Poe divination (/pu̯e/, from the Hokkien Chinese: 跋桮; Pe̍h-ōe-jī: poa̍h-poe, Min Dong BUC: buăk-bŭi, 'cast moon blocks', also written bwa bwei, Mandarin Chinese: 擲筊; pinyin: zhì jiǎo / zhí jiǎo; lit. 'throwing poe') is a traditional Chinese divination method, in which the diviner throws or drops two small wooden pieces on the floor, and interprets the divine answer using the positions of the pieces. This method can be used to tell whether the future course of action the diviner is considering is recommended or not. The pieces, called 桮; poe (bwei) in Taiwanese or jiaobei in Mandarin, look somewhat like two shells of a clam or bivalve mollusk.
Upon throwing the wooden pieces, poe divination often results in three answering positions.
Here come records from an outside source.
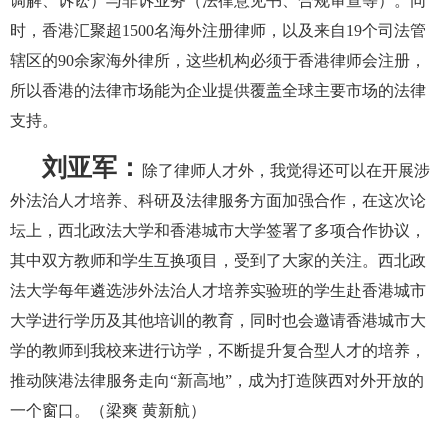
调解、诉讼）与非诉业务（法律意见书、合规审查等）。同
时，香港汇聚超1500名海外注册律师，以及来自19个司法管
辖区的90余家海外律所，这些机构必须于香港律师会注册，
所以香港的法律市场能为企业提供覆盖全球主要市场的法律
支持。
刘亚军：
除了律师人才外，我觉得还可以在开展涉
外法治人才培养、科研及法律服务方面加强合作，在这次论
坛上，西北政法大学和香港城市大学签署了多项合作协议，
其中双方教师和学生互换项目，受到了大家的关注。西北政
法大学每年遴选涉外法治人才培养实验班的学生赴香港城市
大学进行学历及其他培训的教育，同时也会邀请香港城市大
学的教师到我校来进行访学，不断提升复合型人才的培养，
推动陕港法律服务走向“新高地”，成为打造陕西对外开放的
一个窗口。（梁爽 黄新航）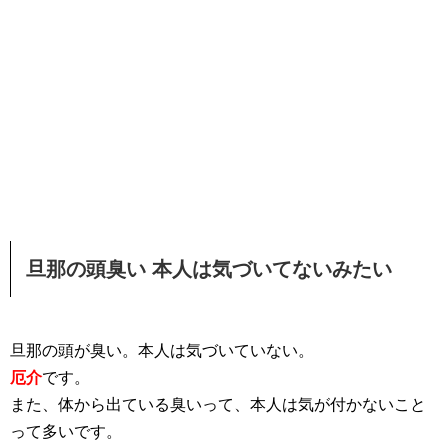
旦那の頭臭い 本人は気づいてないみたい
旦那の頭が臭い。本人は気づいていない。
厄介
です。
また、体から出ている臭いって、本人は気が付かないこと
って多いです。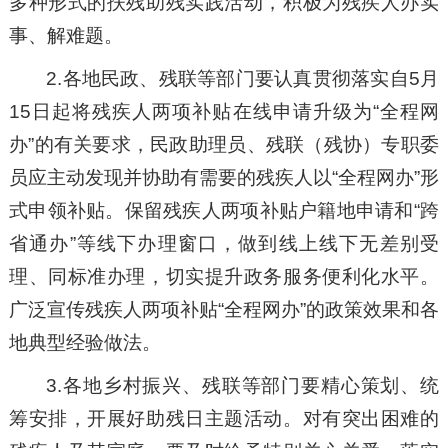
多种形式的扶残助残实践活动，积极为残疾人办实
事、解难题。
2.各地民政、残联等部门要认真贯彻落实自5月
15日起将残疾人两项补贴在线申请升级为“全程网
办”的有关要求，民政助理员、残联（残协）专职委
员应主动发现并协助有需要的残疾人以“全程网办”形
式申领补贴。保留残疾人两项补贴户籍地申请和“跨
省通办”等线下办理窗口，做到线上线下无差别受
理、同标准办理，切实提升政务服务便利化水平。
广泛宣传残疾人两项补贴“全程网办”的政策效果和各
地典型经验做法。
3.各地乡村振兴、残联等部门要精心策划、统
筹安排，开展好助残日主题活动。对有突出困难的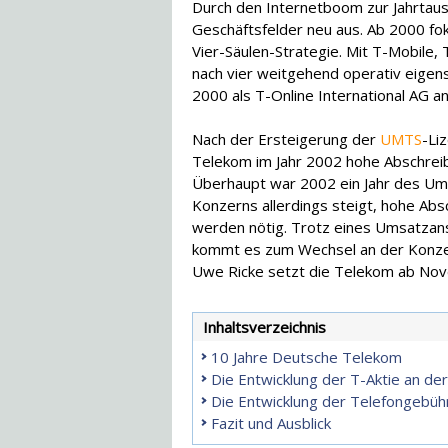
Durch den Internetboom zur Jahrtau
Geschäftsfelder neu aus. Ab 2000 fok
Vier-Säulen-Strategie. Mit T-Mobile
nach vier weitgehend operativ eigens
2000 als T-Online International AG an
Nach der Ersteigerung der
UMTS
-Li
Telekom im Jahr 2002 hohe Abschrei
Überhaupt war 2002 ein Jahr des Um
Konzerns allerdings steigt, hohe Ab
werden nötig. Trotz eines Umsatzans
kommt es zum Wechsel an der Konzer
Uwe Ricke setzt die Telekom ab Nov
Inhaltsverzeichnis
10 Jahre Deutsche Telekom
Die Entwicklung der T-Aktie an de
Die Entwicklung der Telefongebüh
Fazit und Ausblick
The first is 聖笅; shèng jiǎo, when one of the blocks has its flat side facing up and the other has its flat side facing down; this shows the Deity's agreement with the devotee's question or plea. The second is 陰笅; yīn jiǎo, is when both blocks have their curved sides facing up; this shows the Deity's disagreement with the devotee's question or plea. This position may also indicate anger in some cases. The last would be 笑笅; xiào jiǎo, when both blocks have their flat sides facing up; this shows the Deity's amusement at the devotee's question or plea.
A unique, rare result would be the 站笅; zhàn jiǎo, which occurs when one of the blocks stands with both its flat and curved sides facing in a horizontal position. This uncommon position often means the deity is sending a strong message; in this case, devotees sometimes invite temple staff or mediums to determine the meaning of the message.